Crude Economics: Windfall Profits Taxes Hurt Consumers at the Pump

 
 
April 29, 2006

(The following article originally appeared in the April 29, 2006 edition of the Los Angeles Times.)

As gas prices top $3 per gallon, politicians are cashing in big — by throwing bombs at the U.S. oil industry.

As in every crisis, Washington is suffering from a predictable case of "do something" disease. Products of the ready-to-eat microwave culture, Americans want an instant solution to high energy costs, and this lends itself to grandstanding and election-year maneuvering by politicians of all stripes.

Numerous lawmakers, from Senate Minority Leader Harry Reid (D-Nev.) to Sen. Arlen Specter (R-Pa.), are lining up to support a new federal windfall profits tax, with the aim of redistributing profits from "greedy" oil companies.

But lawmakers could benefit from a history lesson. The last time this country experimented with such a tax was the Crude Oil Windfall Profit Tax Act of 1980. According to a 1990 Congressional Research Service study, the tax depressed the domestic oil industry, increased foreign imports and raised only a tiny fraction of the revenue forecasted. It stunted domestic production of oil by 3% to 6% and created a surge in foreign imports, from 8% to 16%.

Politicians calling oil companies "greedy" is more than a little ironic. Tax Foundation studies have shown that state and federal treasuries profit handsomely from oil industry sales. The average American motorist pays taxes of 46 cents a gallon on gasoline, of which 18.4 cents a gallon goes to the federal government. States and localities pocket the rest.

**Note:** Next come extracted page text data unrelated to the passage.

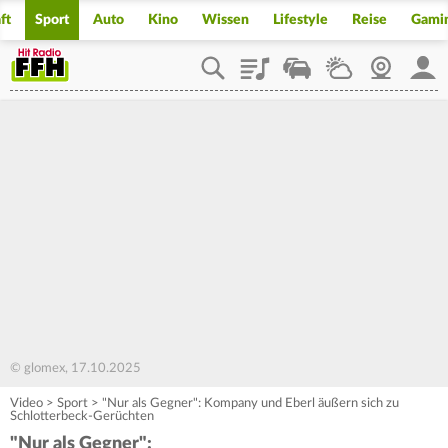
ft
Sport
Auto
Kino
Wissen
Lifestyle
Reise
Gami
Playlist
Staupilot
Wetter
Webcam
Mein
© glomex, 17.10.2025
Video
>
Sport
>
"Nur als Gegner": Kompany und Eberl äußern sich zu
Schlotterbeck-Gerüchten
"Nur als Gegner":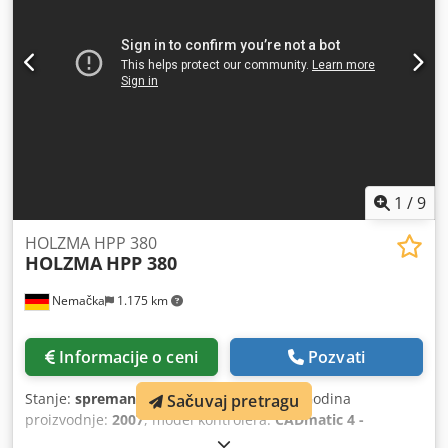
Predrezač, maksimalni prečnik: 180 mm Predrezač, snaga:
2,2 kW Brzina pogonskog nosača: do 80 m/min Brzina
klizača testere: 1–120 m/min DETALJI MAŠINE Numerička
kontrola: POWER CONTROL Softver: Cad Matic 4.0 Električni
podaci Napon: 400 V Struja: 31 A Frekvencija: 50 Hz Struja:
40 A Dcodoxx Svropfx Abxek Kontrolni napon: 24 V DC
OPREMA Punjenje prednjih ploča Izbacivanje sa prednje
strane Automatski bočni poravnavac Fiksni prednji sto od
bakelita sa vazdušnim sistemom 3 mobilna predašnja stola
od bakelita sa vazdušnim sistemom Pogonski nosač sa 6
1
/
9
stezaljki
HOLZMA HPP 380
HOLZMA
HPP 380
Nemačka
1.175 km
Informacije o ceni
Pozvati
Stanje:
spreman za upotrebu (polovno)
, Godina
Sačuvaj pretragu
proizvodnje:
2007
, model kontrolera:
CADmatic 4 -
Professional
, Ova HOLZMA HPP 380 testera za sečenje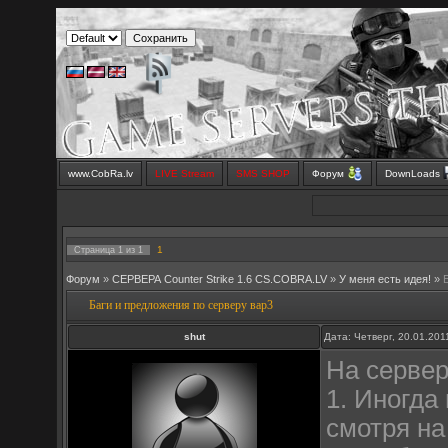
www.CobRa.lv
LIVE Stream
SMS SHOP
Форум
DownLoads
1
Страница
1
из
1
Форум
»
СЕРВЕРА Counter Strike 1.6 CS.COBRA.LV
»
У меня есть идея!
»
Баги и предложения по серверу вар3
shut
Дата: Четверг, 20.01.20
На сервер
1. Иногда
смотря на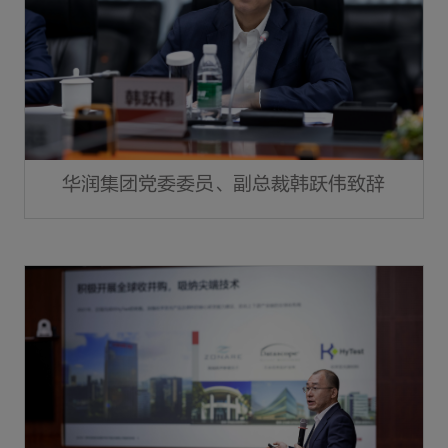
华润集团党委委员、副总裁韩跃伟致辞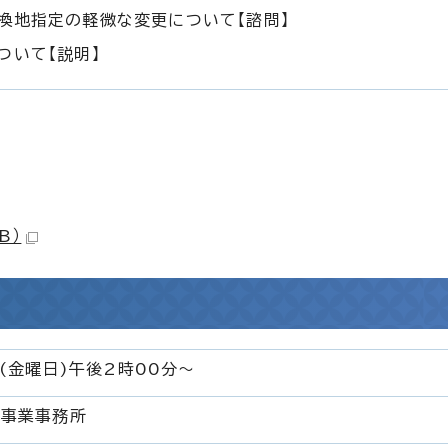
換地指定の軽微な変更について【諮問】
ついて【説明】
B）
(金曜日)午後2時00分～
理事業事務所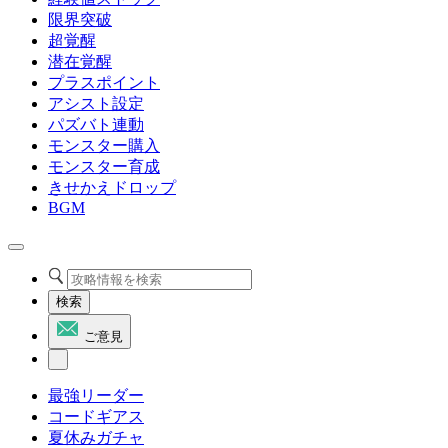
限界突破
超覚醒
潜在覚醒
プラスポイント
アシスト設定
パズバト連動
モンスター購入
モンスター育成
きせかえドロップ
BGM
検索
ご意見
最強リーダー
コードギアス
夏休みガチャ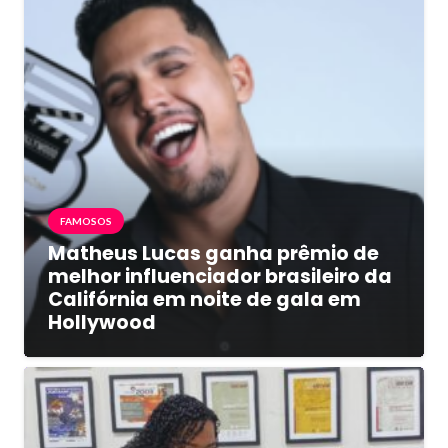
FAMOSOS
Matheus Lucas ganha prêmio de
melhor influenciador brasileiro da
Califórnia em noite de gala em
Hollywood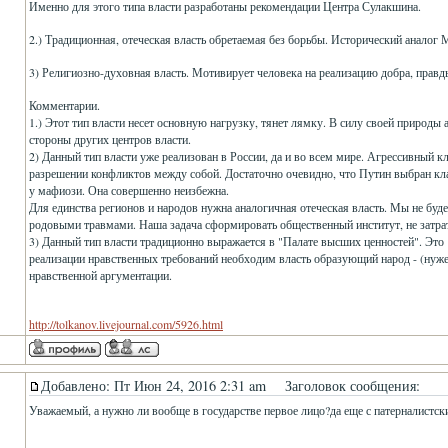
Именно для этого типа власти разработаны рекомендации Центра Сулакшина.
2.) Традиционная, отеческая власть обретаемая без борьбы. Исторический аналог 
3) Религиозно-духовная власть. Мотивирует человека на реализацию добра, правды
Комментарии.
1.) Этот тип власти несет основную нагрузку, тянет лямку. В силу своей природы
стороны других центров власти.
2) Данный тип власти уже реализован в России, да и во всем мире. Агрессивный к
разрешении конфликтов между собой. Достаточно очевидно, что Путин выбран кла
у мафиози. Она совершенно неизбежна.
Для единства регионов и народов нужна аналогичная отеческая власть. Мы не б
родовыми травмами. Наша задача сформировать общественный институт, не затрат
3) Данный тип власти традиционно выражается в "Палате высших ценностей". Это
реализации нравственных требований необходим власть образующий народ - (нужен
нравственной аргументации.
http://tolkanov.livejournal.com/5926.html
Добавлено: Пт Июн 24, 2016 2:31 am
Заголовок сообщения:
Уважаемый, а нужно ли вообще в государстве первое лицо?да еще с патерналистск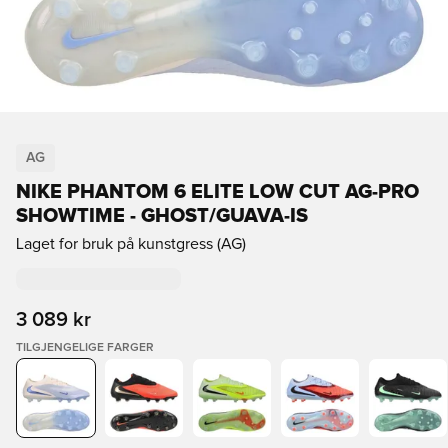
AG
NIKE PHANTOM 6 ELITE LOW CUT AG-PRO
SHOWTIME - GHOST/GUAVA-IS
Laget for bruk på kunstgress (AG)
3 089 kr
TILGJENGELIGE FARGER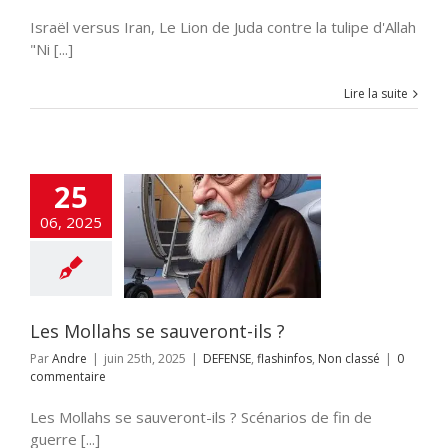
Israël versus Iran, Le Lion de Juda contre la tulipe d'Allah
"Ni [...]
Lire la suite
25
06, 2025
 Mollahs se
veront-ils ?
E
flashinfos
Non
classé
Les Mollahs se sauveront-ils ?
Par
Andre
|
juin 25th, 2025
|
DEFENSE
,
flashinfos
,
Non classé
|
0
commentaire
Les Mollahs se sauveront-ils ? Scénarios de fin de
guerre [...]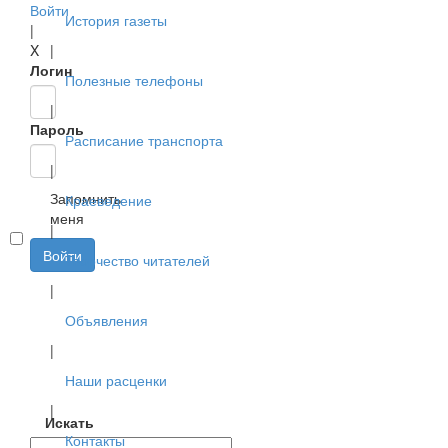
Войти
История газеты
|
X
|
Логин
Полезные телефоны
|
Пароль
Расписание транспорта
|
Запомнить
Краеведение
меня
|
Войти
Творчество читателей
|
Объявления
|
Наши расценки
|
Искать
Контакты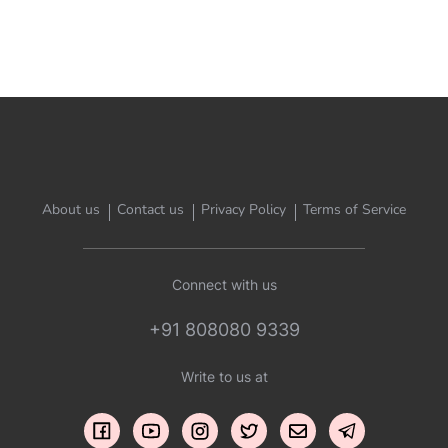
About us
Contact us
Privacy Policy
Terms of Service
Connect with us
+91 808080 9339
Write to us at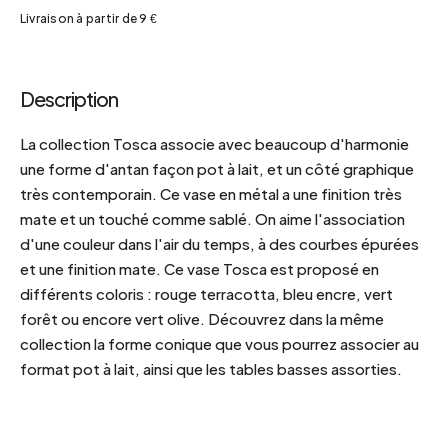
Livraison à partir de 9 €
Description
La collection Tosca associe avec beaucoup d'harmonie
une forme d'antan façon pot à lait, et un côté graphique
très contemporain. Ce vase en métal a une finition très
mate et un touché comme sablé. On aime l'association
d'une couleur dans l'air du temps, à des courbes épurées
et une finition mate. Ce vase Tosca est proposé en
différents coloris : rouge terracotta, bleu encre, vert
forêt ou encore vert olive. Découvrez dans la même
collection la forme conique que vous pourrez associer au
format pot à lait, ainsi que les tables basses assorties.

The nation's energy companies are already providing a "windfall" of taxes. According to Department of Energy data, from 1977 to 2004, federal and state governments extracted $397 billion by taxing the profits of the largest oil companies and an additional $1.1 trillion in taxes at the pump. In today's dollars, that's $2.2 trillion — enough to buy a Toyota Prius for every household in the nation.

In fact, oil companies have paid in taxes more than three times what they earned in profits during those 28 years.

As the oil industry brings in record profits, it also pays record taxes that average 39% worldwide, even after accounting for special deductions and credits. That compares with a 33% average tax rate for other industries.

In 2005, Chevron, ConocoPhillips and Exxon Mobil paid more than $158 billion in total worldwide taxes. This gargantuan tax bill nearly equals the entire economic output of Iran and surpasses the total gross domestic product of 150 of the 184 countries ranked by the World Bank.

It would be unfair and absurd to tax workers at different rates, based merely on the industry they work in. Similarly, it makes no sense to tax an industry punitively based on the volatility of its profits. Oil will always be a boom-or-bust business.

The U.S. debate over which group of people — workers, shareholders or consumers — ends up paying the bulk of these corporate taxes will go on forever. But the undisputed and most important point is that individuals pay taxes, not corporations. Therefore, attempts to punish oil companies for "obscene" profits by instituting additional taxes ultimately cause all of us to pay the price. Consumers will pay more at the pumps, and the five oil-producing states that suffered in the oil bust, including hard-hit Louisiana, won't benefit from the boom.

In Washington, politicians are acting as if "profit" is a dirty word, and they've painted a bull's-eye on the backs of the oil companies. With the midterm election season coming, we can expect more charges of "oil profiteering" from the profiteers on Capitol Hill.

New taxes will be no solution to high prices at the pump. President Reagan's axiom seems apt: "Government is not a solution to our problem, government is the problem."

Jonathan Williams is an economist at the Tax Foundation in Washington, D.C.